At 23, he didn’t have the tools to deal with the emotional pain and excel at baseball at the same time.

“The year was rough. I wasn’t having fun in between the lines. I was making the game harder than it was. I was thinking too much. I was feeling sorry for myself and the list can go on. When my friend died it definitely took a lot out of me. I had a dark moment,” Anderson said. “Some days I didn’t feel comfortable coming to the ballpark because I knew it was going to be a bad day.”

Making matters worse, there were many nights when Anderson didn’t sleep. Not a wink. Still, he dragged himself to the ballpark and somehow tried to play.

The results weren’t pretty. On June 22, Anderson already had 16 errors at shortstop, most in the majors. At the plate, he was hitting .256/.284/.374 with six home runs and 19 RBIs.

He knew he was better than that. He also knew something else: He needed help.

In July, Anderson started meeting with a therapist who was able to unlock the pent up thoughts and emotions that he was burying inside him.

The therapist would write down everything that Anderson was feeling on paper and then read it back to him.

“Just going in and talking and pouring everything out of you. It lets you hear what you’ve been going through,“ Anderson said. “When she did it, it was a lot. I took what she read to me, balled it up and threw it away. I got lighter. It was a brightening. Those counseling sessions definitely helped me.”

Soon, Anderson was back to being himself both on and off the field.

In the month of August, he had 8 doubles, 5 home runs and 16 RBI.

“Woof. I was hot,” he said after hearing those stats. “That’s Tim. That’s more Tim that we need to see.”
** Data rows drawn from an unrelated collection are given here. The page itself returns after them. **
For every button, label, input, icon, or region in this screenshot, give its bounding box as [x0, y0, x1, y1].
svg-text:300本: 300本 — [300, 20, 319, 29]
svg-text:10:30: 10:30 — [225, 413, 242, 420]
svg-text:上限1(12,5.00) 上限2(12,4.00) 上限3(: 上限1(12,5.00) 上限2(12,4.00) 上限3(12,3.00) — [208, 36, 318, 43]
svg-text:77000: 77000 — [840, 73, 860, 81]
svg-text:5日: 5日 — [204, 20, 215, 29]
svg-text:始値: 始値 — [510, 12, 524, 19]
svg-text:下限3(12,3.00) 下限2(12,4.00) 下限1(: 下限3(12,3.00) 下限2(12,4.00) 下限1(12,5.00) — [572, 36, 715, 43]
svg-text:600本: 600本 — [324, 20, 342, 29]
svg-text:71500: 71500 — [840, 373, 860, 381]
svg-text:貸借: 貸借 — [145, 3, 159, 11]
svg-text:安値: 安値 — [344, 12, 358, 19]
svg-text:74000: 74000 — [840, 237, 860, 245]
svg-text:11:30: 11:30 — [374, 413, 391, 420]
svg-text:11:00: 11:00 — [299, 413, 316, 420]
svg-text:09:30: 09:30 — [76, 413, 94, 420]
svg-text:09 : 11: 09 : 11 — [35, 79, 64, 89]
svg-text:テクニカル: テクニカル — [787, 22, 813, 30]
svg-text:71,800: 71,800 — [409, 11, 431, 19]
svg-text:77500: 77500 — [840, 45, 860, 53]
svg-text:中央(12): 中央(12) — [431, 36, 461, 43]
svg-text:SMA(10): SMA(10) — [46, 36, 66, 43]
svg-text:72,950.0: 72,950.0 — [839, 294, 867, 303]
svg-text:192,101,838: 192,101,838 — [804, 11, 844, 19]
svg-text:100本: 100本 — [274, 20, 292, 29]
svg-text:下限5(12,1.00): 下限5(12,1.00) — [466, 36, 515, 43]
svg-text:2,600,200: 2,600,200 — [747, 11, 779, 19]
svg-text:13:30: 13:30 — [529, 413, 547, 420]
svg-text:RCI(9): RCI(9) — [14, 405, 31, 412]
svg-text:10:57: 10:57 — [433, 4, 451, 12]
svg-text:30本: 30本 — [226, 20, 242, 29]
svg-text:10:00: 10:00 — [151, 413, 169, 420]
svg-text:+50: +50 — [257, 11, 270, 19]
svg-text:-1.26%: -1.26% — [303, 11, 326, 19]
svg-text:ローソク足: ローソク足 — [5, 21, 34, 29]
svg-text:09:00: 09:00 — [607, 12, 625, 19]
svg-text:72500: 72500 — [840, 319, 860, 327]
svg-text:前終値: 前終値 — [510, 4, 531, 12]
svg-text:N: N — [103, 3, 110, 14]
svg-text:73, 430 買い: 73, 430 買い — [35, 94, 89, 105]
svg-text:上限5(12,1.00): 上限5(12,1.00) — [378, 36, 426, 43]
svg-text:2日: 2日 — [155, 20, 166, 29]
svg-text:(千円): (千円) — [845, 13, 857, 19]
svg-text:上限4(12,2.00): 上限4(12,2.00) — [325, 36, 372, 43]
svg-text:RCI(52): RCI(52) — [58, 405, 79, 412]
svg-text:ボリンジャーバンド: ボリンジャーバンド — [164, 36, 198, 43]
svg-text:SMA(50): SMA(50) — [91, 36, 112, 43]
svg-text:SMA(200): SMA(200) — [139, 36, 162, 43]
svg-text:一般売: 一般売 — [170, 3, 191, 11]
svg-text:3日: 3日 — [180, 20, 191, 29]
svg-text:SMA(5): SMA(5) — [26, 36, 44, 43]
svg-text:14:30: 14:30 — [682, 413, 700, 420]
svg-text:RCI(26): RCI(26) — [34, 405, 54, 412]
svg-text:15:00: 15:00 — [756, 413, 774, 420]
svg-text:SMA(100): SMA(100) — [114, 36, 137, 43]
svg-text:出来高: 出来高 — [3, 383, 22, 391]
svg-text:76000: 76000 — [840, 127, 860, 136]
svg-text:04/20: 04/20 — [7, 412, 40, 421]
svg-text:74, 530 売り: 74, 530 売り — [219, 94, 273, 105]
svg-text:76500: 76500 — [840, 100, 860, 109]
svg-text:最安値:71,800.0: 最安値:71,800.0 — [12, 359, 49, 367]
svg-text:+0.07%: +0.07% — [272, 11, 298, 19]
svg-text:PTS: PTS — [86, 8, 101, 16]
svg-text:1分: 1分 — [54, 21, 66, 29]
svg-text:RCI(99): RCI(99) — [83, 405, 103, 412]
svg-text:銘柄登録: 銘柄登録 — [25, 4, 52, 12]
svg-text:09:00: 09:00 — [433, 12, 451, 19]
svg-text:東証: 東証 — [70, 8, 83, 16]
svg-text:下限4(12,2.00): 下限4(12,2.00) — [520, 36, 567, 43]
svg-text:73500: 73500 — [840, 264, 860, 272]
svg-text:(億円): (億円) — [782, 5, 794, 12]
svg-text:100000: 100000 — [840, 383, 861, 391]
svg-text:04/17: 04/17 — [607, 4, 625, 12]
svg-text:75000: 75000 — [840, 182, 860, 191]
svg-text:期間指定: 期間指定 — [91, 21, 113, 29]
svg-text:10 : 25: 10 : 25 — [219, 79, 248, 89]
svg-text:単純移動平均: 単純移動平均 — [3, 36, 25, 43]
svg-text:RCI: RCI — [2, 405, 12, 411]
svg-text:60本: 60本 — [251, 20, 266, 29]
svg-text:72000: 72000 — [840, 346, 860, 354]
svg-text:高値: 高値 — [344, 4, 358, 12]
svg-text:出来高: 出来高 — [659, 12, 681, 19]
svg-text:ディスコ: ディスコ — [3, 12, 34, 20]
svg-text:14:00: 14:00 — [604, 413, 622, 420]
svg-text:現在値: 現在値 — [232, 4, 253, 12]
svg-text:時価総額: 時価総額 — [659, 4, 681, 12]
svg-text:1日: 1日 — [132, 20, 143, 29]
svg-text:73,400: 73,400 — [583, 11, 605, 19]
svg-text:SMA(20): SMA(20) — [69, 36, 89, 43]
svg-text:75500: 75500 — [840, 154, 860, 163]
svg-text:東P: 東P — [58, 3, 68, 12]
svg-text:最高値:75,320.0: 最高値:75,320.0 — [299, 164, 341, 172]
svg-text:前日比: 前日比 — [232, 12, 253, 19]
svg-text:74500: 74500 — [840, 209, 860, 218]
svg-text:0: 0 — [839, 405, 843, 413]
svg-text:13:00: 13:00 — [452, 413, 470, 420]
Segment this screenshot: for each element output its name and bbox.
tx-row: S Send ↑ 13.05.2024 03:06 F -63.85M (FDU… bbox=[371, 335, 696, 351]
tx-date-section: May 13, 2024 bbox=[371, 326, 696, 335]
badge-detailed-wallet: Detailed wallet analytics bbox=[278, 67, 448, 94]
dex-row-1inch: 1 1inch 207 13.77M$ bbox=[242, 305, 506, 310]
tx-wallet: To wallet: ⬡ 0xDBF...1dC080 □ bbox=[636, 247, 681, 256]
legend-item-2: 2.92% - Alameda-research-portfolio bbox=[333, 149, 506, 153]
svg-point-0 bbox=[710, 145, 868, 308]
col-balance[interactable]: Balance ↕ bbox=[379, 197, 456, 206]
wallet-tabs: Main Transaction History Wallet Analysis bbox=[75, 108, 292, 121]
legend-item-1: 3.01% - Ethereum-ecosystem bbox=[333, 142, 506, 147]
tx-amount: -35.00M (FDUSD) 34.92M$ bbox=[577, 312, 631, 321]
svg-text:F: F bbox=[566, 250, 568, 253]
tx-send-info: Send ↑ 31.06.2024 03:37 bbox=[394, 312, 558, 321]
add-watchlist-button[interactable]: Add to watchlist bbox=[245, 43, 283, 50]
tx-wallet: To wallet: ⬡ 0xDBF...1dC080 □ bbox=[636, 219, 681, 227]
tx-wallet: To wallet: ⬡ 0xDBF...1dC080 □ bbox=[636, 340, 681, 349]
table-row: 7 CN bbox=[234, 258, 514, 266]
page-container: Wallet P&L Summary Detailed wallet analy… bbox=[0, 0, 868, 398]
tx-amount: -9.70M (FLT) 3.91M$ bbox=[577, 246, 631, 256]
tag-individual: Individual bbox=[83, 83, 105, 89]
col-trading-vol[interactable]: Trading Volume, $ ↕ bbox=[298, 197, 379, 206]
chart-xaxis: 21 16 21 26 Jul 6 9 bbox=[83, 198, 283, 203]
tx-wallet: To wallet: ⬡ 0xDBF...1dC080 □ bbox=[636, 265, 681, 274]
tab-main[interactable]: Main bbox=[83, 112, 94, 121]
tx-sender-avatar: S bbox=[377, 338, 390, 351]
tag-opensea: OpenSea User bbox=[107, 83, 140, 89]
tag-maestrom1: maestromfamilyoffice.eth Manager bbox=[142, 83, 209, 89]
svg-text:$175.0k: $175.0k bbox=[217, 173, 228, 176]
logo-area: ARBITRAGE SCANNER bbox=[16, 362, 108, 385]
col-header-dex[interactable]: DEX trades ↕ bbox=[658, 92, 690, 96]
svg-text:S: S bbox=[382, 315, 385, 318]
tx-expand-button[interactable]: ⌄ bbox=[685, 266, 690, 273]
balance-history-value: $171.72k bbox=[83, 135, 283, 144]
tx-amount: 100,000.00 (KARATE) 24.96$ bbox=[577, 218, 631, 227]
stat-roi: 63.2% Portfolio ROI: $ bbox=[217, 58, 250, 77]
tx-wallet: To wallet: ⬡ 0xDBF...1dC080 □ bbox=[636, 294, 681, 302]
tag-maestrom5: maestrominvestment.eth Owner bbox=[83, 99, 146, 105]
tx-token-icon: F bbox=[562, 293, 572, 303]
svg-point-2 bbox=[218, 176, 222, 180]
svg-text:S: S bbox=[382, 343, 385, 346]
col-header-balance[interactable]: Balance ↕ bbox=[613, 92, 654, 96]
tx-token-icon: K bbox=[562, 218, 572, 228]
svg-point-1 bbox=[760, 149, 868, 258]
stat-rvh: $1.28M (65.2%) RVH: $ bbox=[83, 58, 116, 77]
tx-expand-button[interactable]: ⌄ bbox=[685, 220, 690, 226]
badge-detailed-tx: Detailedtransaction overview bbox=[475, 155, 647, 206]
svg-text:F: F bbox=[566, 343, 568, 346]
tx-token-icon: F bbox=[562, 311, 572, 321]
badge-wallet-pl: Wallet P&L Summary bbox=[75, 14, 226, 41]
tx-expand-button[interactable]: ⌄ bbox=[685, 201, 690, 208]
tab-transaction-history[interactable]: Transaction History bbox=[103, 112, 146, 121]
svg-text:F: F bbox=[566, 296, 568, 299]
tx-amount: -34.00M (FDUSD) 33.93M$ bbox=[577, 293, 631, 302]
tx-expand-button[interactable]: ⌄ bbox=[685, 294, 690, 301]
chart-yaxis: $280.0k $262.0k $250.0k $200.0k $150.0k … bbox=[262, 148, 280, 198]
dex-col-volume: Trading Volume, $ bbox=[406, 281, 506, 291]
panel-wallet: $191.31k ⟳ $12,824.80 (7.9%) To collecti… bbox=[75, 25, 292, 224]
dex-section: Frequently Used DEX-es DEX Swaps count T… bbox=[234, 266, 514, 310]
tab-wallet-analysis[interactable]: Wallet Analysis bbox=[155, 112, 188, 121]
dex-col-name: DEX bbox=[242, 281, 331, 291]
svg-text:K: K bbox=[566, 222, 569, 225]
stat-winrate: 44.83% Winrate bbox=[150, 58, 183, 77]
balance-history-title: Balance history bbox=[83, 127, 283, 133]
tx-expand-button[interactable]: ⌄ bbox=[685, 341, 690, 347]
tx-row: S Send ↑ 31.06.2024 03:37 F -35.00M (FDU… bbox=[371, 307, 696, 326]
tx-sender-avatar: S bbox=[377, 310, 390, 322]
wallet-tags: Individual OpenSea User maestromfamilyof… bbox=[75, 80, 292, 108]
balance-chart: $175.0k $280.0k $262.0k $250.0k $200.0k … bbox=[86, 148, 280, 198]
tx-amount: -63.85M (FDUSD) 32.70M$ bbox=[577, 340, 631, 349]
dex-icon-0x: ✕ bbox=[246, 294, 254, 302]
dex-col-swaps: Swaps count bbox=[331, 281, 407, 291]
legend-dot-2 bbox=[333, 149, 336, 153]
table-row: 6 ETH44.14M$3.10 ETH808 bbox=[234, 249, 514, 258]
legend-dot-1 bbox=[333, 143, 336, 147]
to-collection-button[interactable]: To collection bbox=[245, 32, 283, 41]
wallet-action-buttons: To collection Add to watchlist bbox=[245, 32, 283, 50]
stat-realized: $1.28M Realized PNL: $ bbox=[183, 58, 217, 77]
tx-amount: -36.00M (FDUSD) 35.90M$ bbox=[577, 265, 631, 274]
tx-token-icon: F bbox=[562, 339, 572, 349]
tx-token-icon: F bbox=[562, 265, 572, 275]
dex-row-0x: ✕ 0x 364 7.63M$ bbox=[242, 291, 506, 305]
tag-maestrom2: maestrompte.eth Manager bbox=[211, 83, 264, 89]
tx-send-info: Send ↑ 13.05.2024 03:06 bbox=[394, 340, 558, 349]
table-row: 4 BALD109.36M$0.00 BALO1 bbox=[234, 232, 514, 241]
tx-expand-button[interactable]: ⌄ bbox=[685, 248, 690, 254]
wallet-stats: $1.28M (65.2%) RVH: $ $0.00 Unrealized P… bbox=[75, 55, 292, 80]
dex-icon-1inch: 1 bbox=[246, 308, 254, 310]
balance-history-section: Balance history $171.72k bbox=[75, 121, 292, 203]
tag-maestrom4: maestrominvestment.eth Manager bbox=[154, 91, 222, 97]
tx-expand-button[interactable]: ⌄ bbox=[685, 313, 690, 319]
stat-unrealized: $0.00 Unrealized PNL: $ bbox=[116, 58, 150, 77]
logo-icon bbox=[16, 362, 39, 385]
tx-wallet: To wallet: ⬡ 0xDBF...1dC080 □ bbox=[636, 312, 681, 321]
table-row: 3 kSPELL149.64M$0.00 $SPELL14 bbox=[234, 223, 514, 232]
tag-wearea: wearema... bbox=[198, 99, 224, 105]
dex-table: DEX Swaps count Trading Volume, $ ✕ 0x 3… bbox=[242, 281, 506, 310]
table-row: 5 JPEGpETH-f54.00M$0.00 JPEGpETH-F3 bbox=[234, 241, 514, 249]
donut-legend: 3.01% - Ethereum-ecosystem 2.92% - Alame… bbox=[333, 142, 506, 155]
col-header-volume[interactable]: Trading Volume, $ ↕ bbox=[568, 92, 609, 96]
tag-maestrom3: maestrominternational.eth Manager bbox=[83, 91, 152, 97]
In September, he batted .327 with 3 home runs and 9 stolen bases.

“We need a lot of that this year. That’s the way I want to go. That’s the way I want to go about it. Get back to what got me here.”

There was still an issue with his plate discipline. He had 32 strikeouts and only 1 walk in September.

“We play a tough sport as it is. They’re going to come,” Anderson said about the walks. “I mean, when I walk more, what are you going to tell me? ‘Start swinging more?’ It’s one of those things. It’s a give and take. We’ll see what happens.”

In 2017, Anderson received a crash course in adversity. What did he learn from all that pain and misery?

“Tough times happen, but they don’t last forever.”

Now that he’s survived the personal storm from last season, he wants “another shot at it. I feel like last year went left. This is new season.”

So, what does he envision for himself in 2018?

“Having fun, smiling a lot, picking up my teammates, hugging on the coaches and players. A lot of love, more so than stats,” Anderson said. “I’m fired up. I’m excited. I feel like I’m ready to lead this pack. We got a great group of guys. We’ve got a chance to do something special.”